For the entries that follow, produce an exact copy with no pictures in it.

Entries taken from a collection
[Start of Attachment]

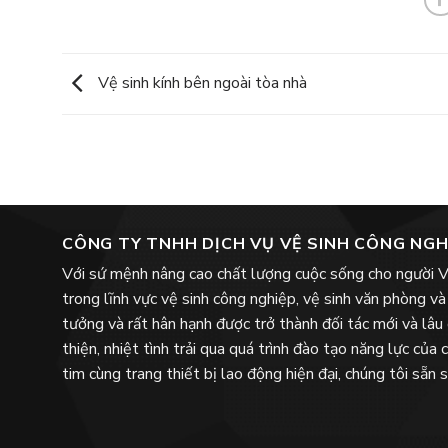
Vệ sinh kính bên ngoài tòa nhà
CÔNG TY TNHH DỊCH VỤ VỆ SINH CÔNG NGH
Với sứ mệnh nâng cao chất lượng cuộc sống cho người V
trong lĩnh vực vệ sinh công nghiệp, vệ sinh văn phòng và 
tưởng và rất hân hạnh được trở thành đối tác mới và lâu
thiện, nhiệt tình trải qua quá trình đào tạo năng lực của
tim cùng trang thiết bị lao động hiện đại, chúng tôi sẵn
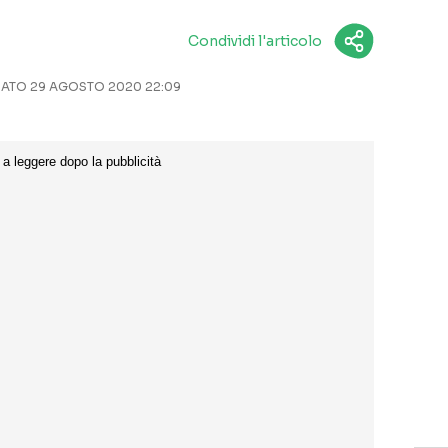
Condividi l'articolo
TO 29 AGOSTO 2020 22:09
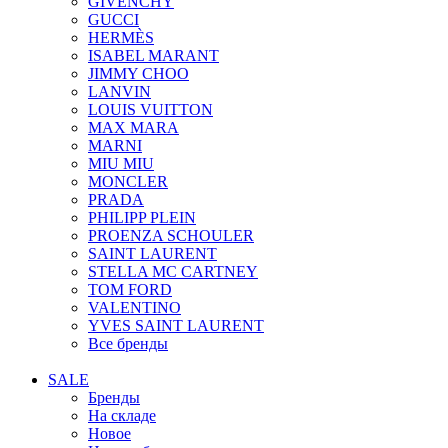
GIVENCHY
GUCCI
HERMÈS
ISABEL MARANT
JIMMY CHOO
LANVIN
LOUIS VUITTON
MAX MARA
MARNI
MIU MIU
MONCLER
PRADA
PHILIPP PLEIN
PROENZA SCHOULER
SAINT LAURENT
STELLA MC CARTNEY
TOM FORD
VALENTINO
YVES SAINT LAURENT
Все бренды
SALE
Бренды
На складе
Новое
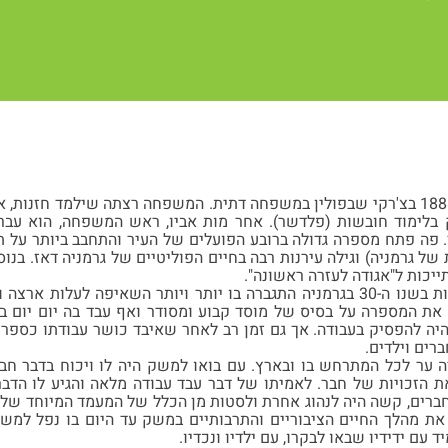
אברהם דויטשר נולד ב-1888 בצ'רקי שבפולין במשפחה דתית. המשפחה רצתה שילמד 
. פה פתח מספרה גדולה ברובע הפועלים של העיר והתחבב ביותר על תו
ל גרמניה) וגילה עירנות רבה בחיים הפוליטיים של גרמניה דאז. בנוס
ייכות ל"אגודה לעזרה ראשונה".
ים את המספרה על בסיס של מוסד קבוע ומסודר ואף עבד בה יום יום
יה להפסיק בעבודה. אך גם זמן רב לאחר שאיבד כושר עבודתו כספר ה
רים וילדים.
ער לכל המתרחש בו ובארץ. עם בואו למשק היה לו ויכוח בדבר חב
 הזכויות של חבר. לאמיתו של דבר עבד עבודה מלאה והגיע לו הדב
ברים, קשה היה לנהוג אחרת ולסטות מן הכלל של המעמד המיוחד של הו
 את מהלך החיים הציבוריים והתרבותיים במשק עד היום בו נפל למש
 עם ידידיו שבאו לבקרו, עם ילדיו ונכדיו.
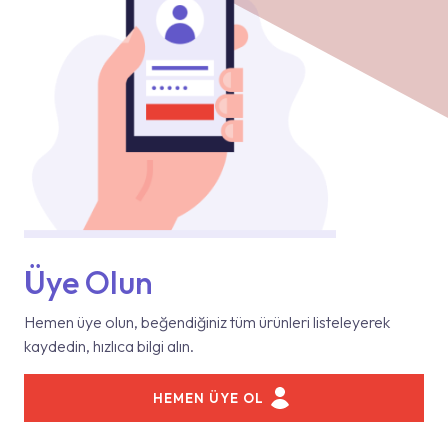
Üye Olun
Hemen üye olun, beğendiğiniz tüm ürünleri listeleyerek
kaydedin, hızlıca bilgi alın.
HEMEN ÜYE OL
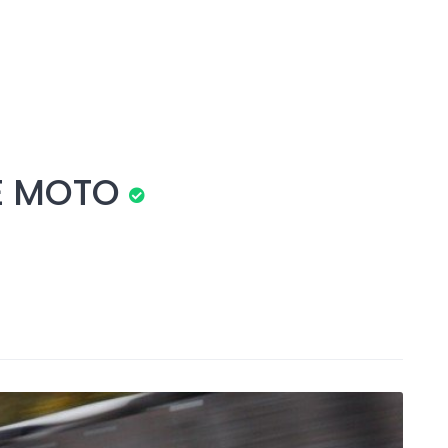
E MOTO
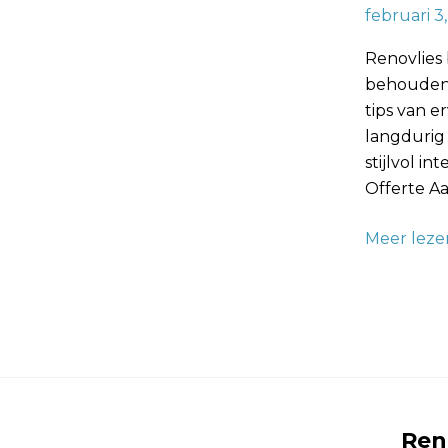
februari 3
Wandafwe
Renovlies
behouden 
tips van 
langdurig 
stijlvol i
Offerte Aa
Meer leze
Ren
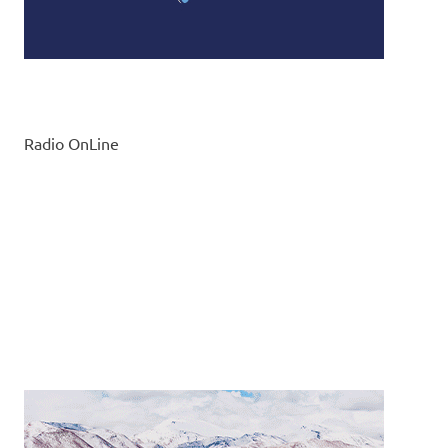
Radio OnLine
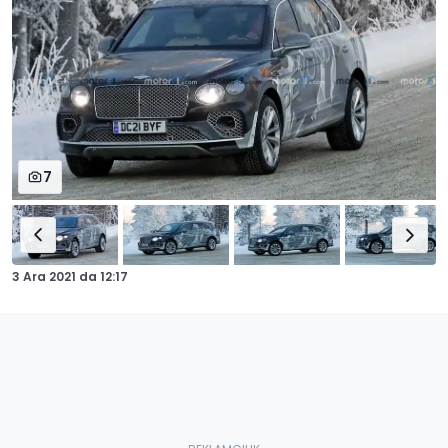
7
3 Ara 2021
da
12:17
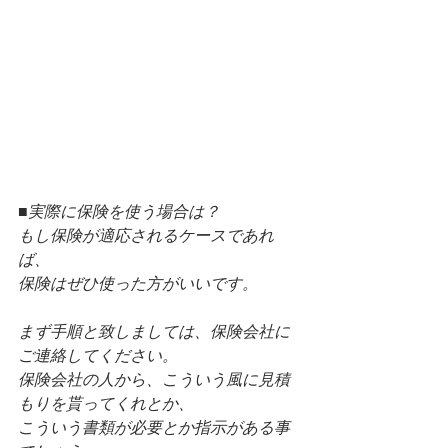
■実際に保険を使う場合は？
もし保険が適応されるケースであれ
ば、
保険はぜひ使った方がいいです。
まず手順と致しましては、保険会社に
ご連絡してください。
保険会社の人から、こういう風に見積
もりを貰ってくれとか、
こういう書類が必要とか指示がある事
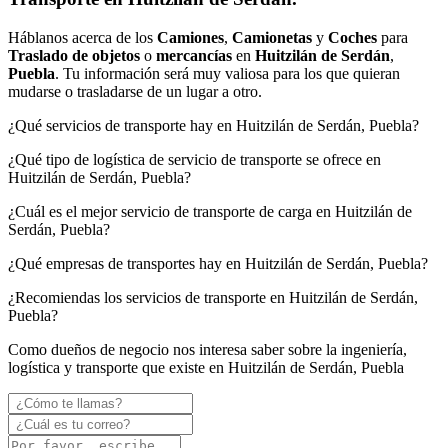
Háblanos acerca de los
Camiones
,
Camionetas
y
Coches
para
Traslado de objetos
o
mercancías
en
Huitzilán de Serdán
,
Puebla
. Tu información será muy valiosa para los que quieran
mudarse o trasladarse de un lugar a otro.
¿Qué servicios de transporte hay en Huitzilán de Serdán, Puebla?
¿Qué tipo de logística de servicio de transporte se ofrece en
Huitzilán de Serdán, Puebla?
¿Cuál es el mejor servicio de transporte de carga en Huitzilán de
Serdán, Puebla?
¿Qué empresas de transportes hay en Huitzilán de Serdán, Puebla?
¿Recomiendas los servicios de transporte en Huitzilán de Serdán,
Puebla?
Como dueños de negocio nos interesa saber sobre la ingeniería,
logística y transporte que existe en Huitzilán de Serdán, Puebla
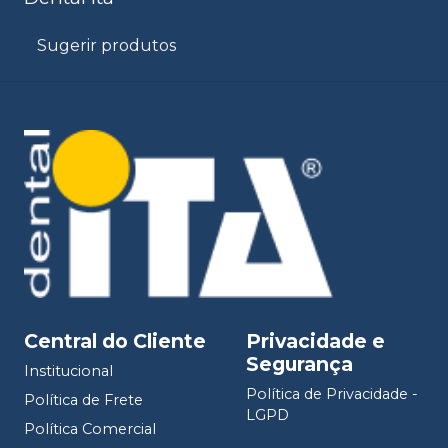
Sugerir produtos
Central do Cliente
Privacidade e
Segurança
Institucional
Política de Privacidade -
Política de Frete
LGPD
Política Comercial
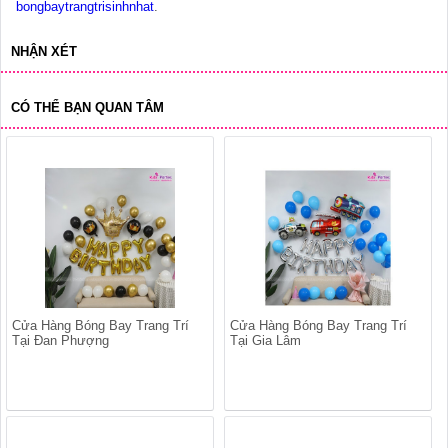
bongbaytrangtrisinhnhat
.
NHẬN XÉT
CÓ THỂ BẠN QUAN TÂM
Cửa Hàng Bóng Bay Trang Trí
Cửa Hàng Bóng Bay Trang Trí
Tại Đan Phượng
Tại Gia Lâm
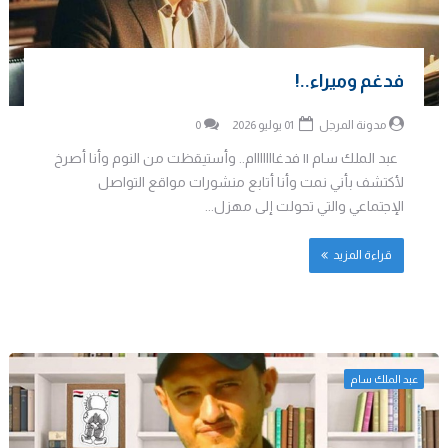
فدغم وميراء..!
مدونة المرجل
01 يوليو 2026
0
عبد الملك سام || فدغااااااام.. وأستيقظت من النوم وأنا أصرخ
لأكتشف بأني نمت وأنا أتابع منشورات مواقع التواصل
الإجتماعي والتي تحولت إلى مهزل...
قراءة المزيد
عبد الملك سام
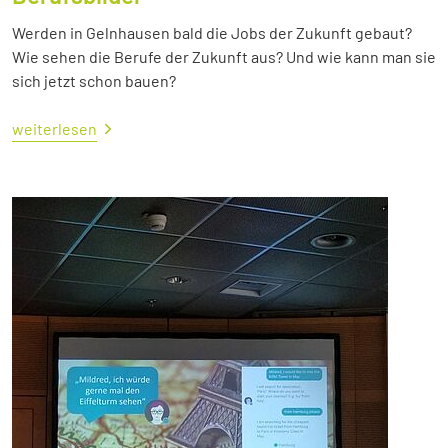
Werden in Gelnhausen bald die Jobs der Zukunft gebaut?
Wie sehen die Berufe der Zukunft aus? Und wie kann man sie
sich jetzt schon bauen?
weiterlesen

[End of Attachment]

RESULT FOR THIS EXERCISE:
Vệ sinh kính bên ngoài tòa nhà
CÔNG TY TNHH DỊCH VỤ VỆ SINH CÔNG NGH
Với sứ mệnh nâng cao chất lượng cuộc sống cho người V
trong lĩnh vực vệ sinh công nghiệp, vệ sinh văn phòng và 
tưởng và rất hân hạnh được trở thành đối tác mới và lâu
thiện, nhiệt tình trải qua quá trình đào tạo năng lực của
tim cùng trang thiết bị lao động hiện đại, chúng tôi sẵn
Condividi l'articolo
TO 29 AGOSTO 2020 22:09
GIVENCHY
GUCCI
HERMÈS
ISABEL MARANT
JIMMY CHOO
LANVIN
LOUIS VUITTON
MAX MARA
MARNI
MIU MIU
MONCLER
PRADA
PHILIPP PLEIN
PROENZA SCHOULER
SAINT LAURENT
STELLA MC CARTNEY
TOM FORD
VALENTINO
YVES SAINT LAURENT
Все бренды
SALE
Бренды
На складе
Новое
אברהם דויטשר נולד ב-1888 בצ'רקי שבפולין במשפחה דתית. המשפחה רצתה שילמד 
. פה פתח מספרה גדולה ברובע הפועלים של העיר והתחבב ביותר על תו
ל גרמניה) וגילה עירנות רבה בחיים הפוליטיים של גרמניה דאז. בנוס
ייכות ל"אגודה לעזרה ראשונה".
ים את המספרה על בסיס של מוסד קבוע ומסודר ואף עבד בה יום יום
יה להפסיק בעבודה. אך גם זמן רב לאחר שאיבד כושר עבודתו כספר ה
רים וילדים.
ער לכל המתרחש בו ובארץ. עם בואו למשק היה לו ויכוח בדבר חב
 הזכויות של חבר. לאמיתו של דבר עבד עבודה מלאה והגיע לו הדב
ברים, קשה היה לנהוג אחרת ולסטות מן הכלל של המעמד המיוחד של הו
 את מהלך החיים הציבוריים והתרבותיים במשק עד היום בו נפל למש
 עם ידידיו שבאו לבקרו, עם ילדיו ונכדיו.
Üye Olun
Hemen üye olun, beğendiğiniz tüm ürünleri listeleyerek
kaydedin, hızlıca bilgi alın.
HEMEN ÜYE OL
E MOTO
februari 3
Wandafwe
Renovlies
behouden 
tips van 
langdurig 
stijlvol i
Offerte Aa
Meer leze
Ren
Radio OnLine
7
3 Ara 2021
da
12:17
■実際に保険を使う場合は？
もし保険が適応されるケースであれ
ば、
保険はぜひ使った方がいいです。
まず手順と致しましては、保険会社に
ご連絡してください。
保険会社の人から、こういう風に見積
もりを貰ってくれとか、
こういう書類が必要とか指示がある事
Háblanos acerca de los
Camiones
,
Camionetas
y
Coches
para
Traslado de objetos
o
mercancías
en
Huitzilán de Serdán
,
Puebla
. Tu información será muy valiosa para los que quieran
mudarse o trasladarse de un lugar a otro.
¿Qué servicios de transporte hay en Huitzilán de Serdán, Puebla?
¿Qué tipo de logística de servicio de transporte se ofrece en
Huitzilán de Serdán, Puebla?
¿Cuál es el mejor servicio de transporte de carga en Huitzilán de
Serdán, Puebla?
¿Qué empresas de transportes hay en Huitzilán de Serdán, Puebla?
¿Recomiendas los servicios de transporte en Huitzilán de Serdán,
Puebla?
Como dueños de negocio nos interesa saber sobre la ingeniería,
logística y transporte que existe en Huitzilán de Serdán, Puebla
Sugerir produtos
Central do Cliente
Privacidade e
Segurança
Institucional
Política de Privacidade -
Política de Frete
LGPD
Política Comercial
bongbaytrangtrisinhnhat
.
NHẬN XÉT
CÓ THỂ BẠN QUAN TÂM
Cửa Hàng Bóng Bay Trang Trí
Cửa Hàng Bóng Bay Trang Trí
Tại Đan Phượng
Tại Gia Lâm
فدغم وميراء..!
مدونة المرجل
01 يوليو 2026
0
عبد الملك سام || فدغااااااام.. وأستيقظت من النوم وأنا أصرخ
لأكتشف بأني نمت وأنا أتابع منشورات مواقع التواصل
الإجتماعي والتي تحولت إلى مهزل...
قراءة المزيد
عبد الملك سام
Werden in Gelnhausen bald die Jobs der Zukunft gebaut?
Wie sehen die Berufe der Zukunft aus? Und wie kann man sie
sich jetzt schon bauen?
weiterlesen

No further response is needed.